“This is good for you,” Anton said. I didn’t believe him at the time, I would have done anything to back out of this hike. Too late, I was already halfway up a dangerous slide which was too treacherous to go down, no way out but up…
The day started off in the nicest way possible. We woke naturally without the pressure of an alarm early and decided which mountain(s) to hike. The idea was to go for Zealand, but the access road is still closed. No problem, there are plenty of mountains to climb. “How about we hike the Tripyramids?” Anton suggested. It was a peakbag, I would knock two more peaks off my list so I said yes. In addition it was in the southern white mountains which would make our drive a lot shorter.
I knew this day would be difficult, I was warned by many. Anton suggested we go up the Scaur Trail, I was determined to hike up the slide on North Tripyramid. How bad could it be?
The Mad River rushed past us with fresh snow melt from the peaks above. Dried out stream beds were full and the trees were blossoming. Finally spring has arrived.
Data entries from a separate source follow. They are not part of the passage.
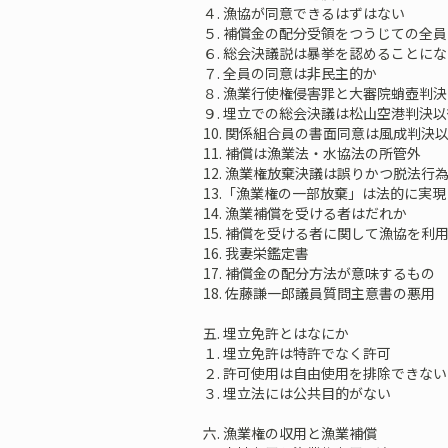
４. 漁協が同意できるはずはない
５. 補償金の配分受領をつうじての全
６. 総会決議説は暴挙を認めることにな
７. 全員の同意は非民主的か
８. 漁業行使権侵害罪と大審院蛸壺判決
９. 埋立での総会決議は松山空港判決以
10. 関係組合員の書面同意は風成判決
11. 補償は漁業法・水協法の所管外
12. 漁業権放棄決議は誤りかつ脱法行
13.「漁業権の一部放棄」は法的に実
14. 漁業補償を受ける者はだれか
15. 補償を受ける者に関して漁協を利
16. 我妻栄鑑定書
17. 補償金の配分方法が意味するもの
18. 佐藤謙一郎議員質問主意書の悪用
五. 埋立免許とはなにか
１. 埋立免許は特許でなく許可
２. 許可使用は自由使用を排除できない
３. 埋立法には公共目的がない
六. 漁業権の収用と漁業補償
We started on Livermore Road which eventually merged with the Tripoli Road Trail. The trail was rugged and poorly maintained. It looks like a trail crew hasn’t been through for several years based on the rotted fallen trees and faded trail markers.
As we ascended it became rockier and more barren until eventually we were led to a huge 3/4 mile slide. I thought I could handle it, but the slide brought out the worst in me. Now we were in the direct sunlight and it felt like I was back in the Utah desert. Hot, dry, arid. Dust flew up in the air with the occasional gust of wind and covered me. I slipped and fell, I panted and couldn’t move, frozen in fear. Anton didn’t touch me, he knew better. When I am that scared I don’t like to be touched.
After a few minutes of cowering I finally found my footing again. I was bleeding, covered in dirt and grime. Did I care? Not really, I was just glad I wasn’t seriously injured. That could put a damper on my plans!
Despite my fear we kept going. About 45 minutes later after slipping again I started crying. I was terrified, shaking, and convinced I wouldn’t make it. To top it off we heard rustling from a larger animal in the woods beside us. Anton had me sit down, he talked to me and calmed me for a while. He said, “After this hike, you will be grateful for the experience.” I was feeling down on myself, it was too dangerous to go down the slide, there was only one way to escape…follow the trail up. I focused on one phrase, ‘I won’t die up here.’ This may not be the biggest, baddest mountain out there, but let me tell you North Tripyramid had me thinking the worst.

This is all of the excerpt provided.